Prague is a beautiful city in which I spend a bit of time. Particularly since the 14th century reign of Charles IV, Prague claims inclusion among the most beautiful cities in the world. However, the distorted communist regime which seized control in the 20th century polluted the city with "communist architecture." Czechs refer to the identical rows of square, multi-story communist-era apartment buildings as "rabbit cages."

Michael Mehaffy and Nikos Salingaros take up the theme of architectural design in their Guernica / On the Commons article, "The Architect Has No Clothes." The authors explain "architectural myopia" as the condition which produces "contemporary eyesores."

Laboratory results show conclusively that architects literally see the world differently from non-architects. Not only do architects notice and look for different aspects of the environment than other people; their brains seem to synthesize an understanding of the world that has notable differences from natural reality. Instead of a contextual world of harmonious geometric relationships and connectedness, architects tend to see a world of objects set apart from their contexts, with distinctive, attention-getting qualities.

There are many such confirming studies. For example, Gifford et al. (2002) surveyed other research and noted that "architects did not merely disagree with laypersons about the aesthetic qualities of buildings, they were unable to predict how laypersons would assess buildings, even when they were explicitly asked to do so."

Unsurprisingly, the authors heavily blame this myopia on the lengthy education of architects.

Up to about 1900, architects were understood to be practicing an adaptive craft, in which a building was an inseparable part of a dynamic streetscape and a neighborhood.

With the coming of the industrial revolution, and its emphasis on interchangeable parts, the traditional conception of architecture that was adaptive to context began to change. A building became an interchangeable industrial design product, conveying an image, and it mattered a great deal how attention-getting that image was.

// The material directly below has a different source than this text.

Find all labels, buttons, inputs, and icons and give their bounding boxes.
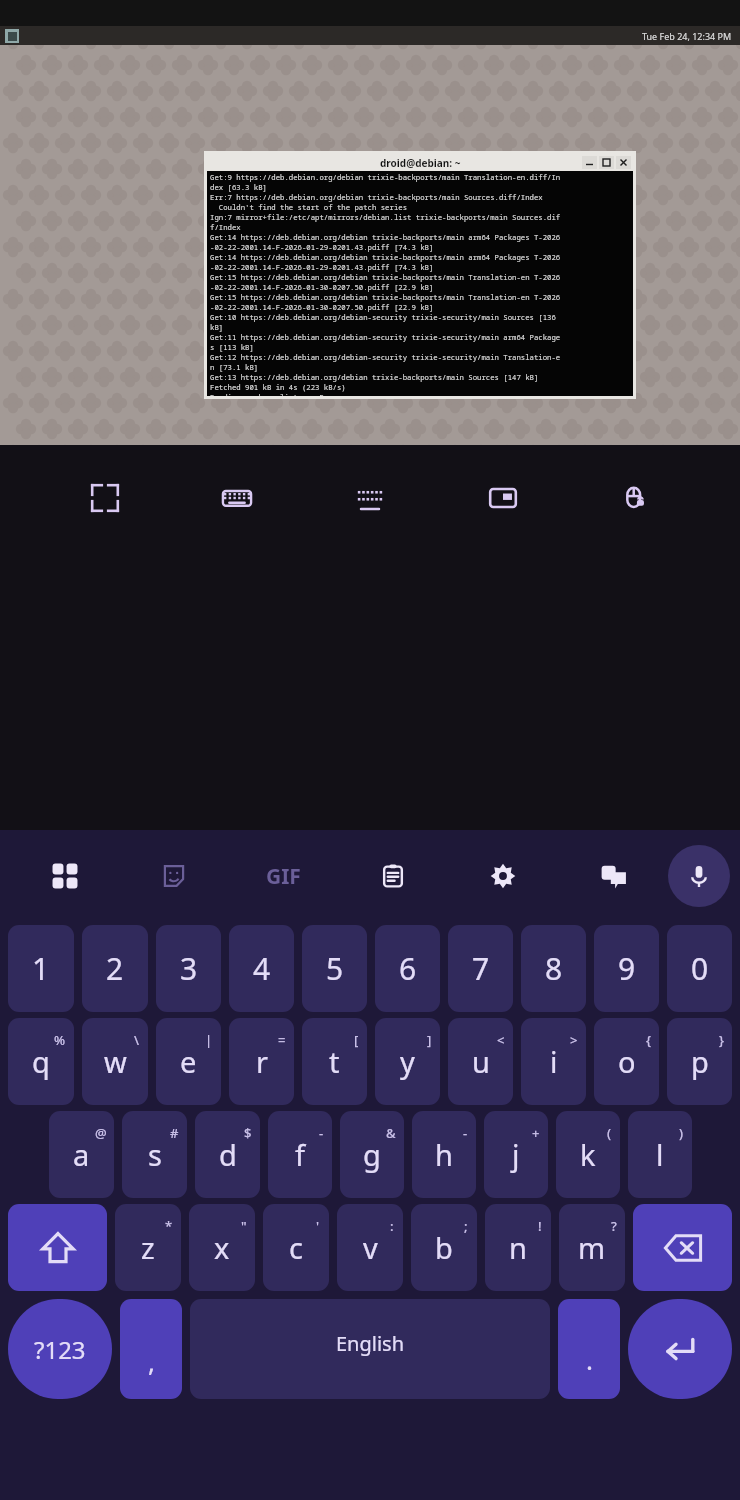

It is telling that "the early modernists saw their work as a revolution." A "Novelty Spectacle" approach is now the "dominant model for architecture." And as with all crafts founded upon a skewered, modernist view of human nature, modern architecture fails to satisfy human needs on mental, emotional, spiritual and biological levels.

I previously noted, in an article titled "Beauty and the Bibles of Stone," an address by Pope Benedict XVI on the purpose and effect of beauty in religious architecture - specifically, the medieval cathedrals. Comparing these architectural masterpieces and they effect they have on the human soul, one cannot but grieve for the impoverishment of the modern craft.